He shakes his head, but then sourly adds, “Emotionally though. Making all efforts to put up a distance with a huge wall, if you can call it that.”

“Well, that’s just as awful as my situation then!” I boldly declare. “And you’ve been trying to deal with it, to even nudge otherwise?”

His hand flinches and once again he’s going back to that goddamn scar that’s now irritating me so much, even though the poor man can’t help it, really. 

“Yeah.” But then something is ticking him off. I can feel it, am more aware of these in my current state of mind. “ _Fuck_ ,” he blurts out, “no, I… I didn’t _ask_ for any of this, even though I _chose_ to. What the hell am I _thinking_?!”

I don’t know why, but I’m feeling hurt. I can feel his pain so well, so vividly and tangibly. And I know why, because his pain is what I’m feeling too and it fucking hurts so much. He’s so angry, and I know how that feels, to be angry and frustrated and not wanting to feel helpless at all but when in cold reality you _are_ helpless.

“I think we should leave,” I suggest, rationality still there in my head and fighting to get away from the urge to round up more shots in order to avoid any of us getting considerably worse. 

He doesn’t say anything else, so I assume he will not fight back. I then quickly hail over a bartender and he fires up a tab for me, which I state will be under me. My drinking companion seems to understand, for when I go over to him to get him up as well, he doesn’t hold back at all. Sure, maybe I stumble a bit (while he doesn’t), but we make it out of the bar and out into the open space. As soon as we leave the door, we head out to the adjacent parking lot. 

Just then, I feel a smack on my back and I nearly topple over, but manage to catch myself. Self-defense kicking in, I spin around and aim to hit him back. He blocks it automatically. It pains me to feel that I couldn’t even rely on him now, not even after _everything_ I think I had said to him deals with the things I never wanted to talk or even think about in the very first place.

“What the hell do you think you’re doing, bastard?!” I scream at him.

“What the hell do you think _you’re_ doing?” he yells back at me, letting go of my arm. “Forget about what I told you all those rounds of drinks. I shouldn’t have. I didn’t come here to talk at all.”

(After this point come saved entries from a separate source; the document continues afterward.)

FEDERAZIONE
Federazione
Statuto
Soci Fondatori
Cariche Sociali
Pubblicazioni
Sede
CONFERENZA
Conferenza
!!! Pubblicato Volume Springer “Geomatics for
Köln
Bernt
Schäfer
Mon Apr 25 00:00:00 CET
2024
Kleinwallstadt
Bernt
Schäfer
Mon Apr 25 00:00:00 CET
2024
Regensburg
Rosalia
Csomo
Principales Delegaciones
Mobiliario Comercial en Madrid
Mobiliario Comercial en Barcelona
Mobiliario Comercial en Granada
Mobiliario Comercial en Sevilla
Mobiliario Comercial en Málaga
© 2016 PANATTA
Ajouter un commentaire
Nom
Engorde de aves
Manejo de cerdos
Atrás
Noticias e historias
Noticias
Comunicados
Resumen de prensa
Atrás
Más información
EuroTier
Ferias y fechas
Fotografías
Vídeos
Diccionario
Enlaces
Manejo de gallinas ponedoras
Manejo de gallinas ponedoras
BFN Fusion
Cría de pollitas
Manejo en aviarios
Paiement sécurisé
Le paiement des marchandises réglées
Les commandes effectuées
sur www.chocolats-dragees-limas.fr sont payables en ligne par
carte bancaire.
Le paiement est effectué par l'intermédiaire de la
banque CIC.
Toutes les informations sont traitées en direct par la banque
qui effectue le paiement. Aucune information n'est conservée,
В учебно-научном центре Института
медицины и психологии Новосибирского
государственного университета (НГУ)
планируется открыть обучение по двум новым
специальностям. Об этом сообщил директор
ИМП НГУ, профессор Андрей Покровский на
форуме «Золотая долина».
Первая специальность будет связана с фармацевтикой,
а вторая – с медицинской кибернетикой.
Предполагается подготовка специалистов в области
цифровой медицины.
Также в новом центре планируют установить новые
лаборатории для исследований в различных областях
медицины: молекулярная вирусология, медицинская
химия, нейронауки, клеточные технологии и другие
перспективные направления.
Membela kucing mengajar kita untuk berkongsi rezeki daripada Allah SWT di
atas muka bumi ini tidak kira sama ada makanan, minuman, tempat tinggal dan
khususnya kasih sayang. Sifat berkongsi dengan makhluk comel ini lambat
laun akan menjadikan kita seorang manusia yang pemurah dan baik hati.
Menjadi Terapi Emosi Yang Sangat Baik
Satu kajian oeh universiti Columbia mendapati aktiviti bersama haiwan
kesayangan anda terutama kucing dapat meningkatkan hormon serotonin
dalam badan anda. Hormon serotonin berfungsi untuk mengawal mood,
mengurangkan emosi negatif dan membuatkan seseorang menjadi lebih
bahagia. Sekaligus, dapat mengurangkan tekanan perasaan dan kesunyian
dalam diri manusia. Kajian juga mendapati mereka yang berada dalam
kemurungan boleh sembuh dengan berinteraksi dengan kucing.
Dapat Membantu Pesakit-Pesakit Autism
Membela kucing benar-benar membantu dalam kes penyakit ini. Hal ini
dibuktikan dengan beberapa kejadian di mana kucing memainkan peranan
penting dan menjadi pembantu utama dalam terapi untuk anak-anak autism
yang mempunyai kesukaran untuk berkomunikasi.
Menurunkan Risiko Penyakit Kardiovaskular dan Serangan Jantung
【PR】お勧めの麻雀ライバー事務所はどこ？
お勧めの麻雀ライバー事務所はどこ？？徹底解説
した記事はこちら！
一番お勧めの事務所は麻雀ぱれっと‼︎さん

“I remember that, idiot!” Faintly though.

“Then why did we leave?”

Because he and I are going nowhere? Because something told me if we didn’t leave soon we’d end up wrecking the bar up? Well, _he_ was the one that insisted on ordering a heavy drink to share. I could have avoided drinking this heavily in the first place. No, what am I talking about? I did want to. I can’t think straight and my head is buzzing, but something snaps into pieces and I know this is what I need to say for good measures. So I just stare at him in the eyes, even though he’s a good head taller than me.

“You know, for someone who’s complaining about this ‘idiot’ running away emotionally, you’re just as guilty _right now._ ”

It could be the trick of the dim light glowing on and off along the brick wall, but his face seems to pale just for a moment. But then he looks at me sharply, so offended at what I had just said to tell him off. I know it doesn’t help matters much, considering the inebriated and hostile conditions we’re in. But it’s very well damn true and I know he knows it.

He’s just like me, wanting to go to the bar in the first place to foremost drink and not think, even forget about the shit we’re faced with our respective idiots in our lives, who we are angry at yet angry because we hurt and we just want to care ( _and maybe in my case, love, but_ no, _she doesn’t know what the hell love is because she_ left _me_ ) for them. 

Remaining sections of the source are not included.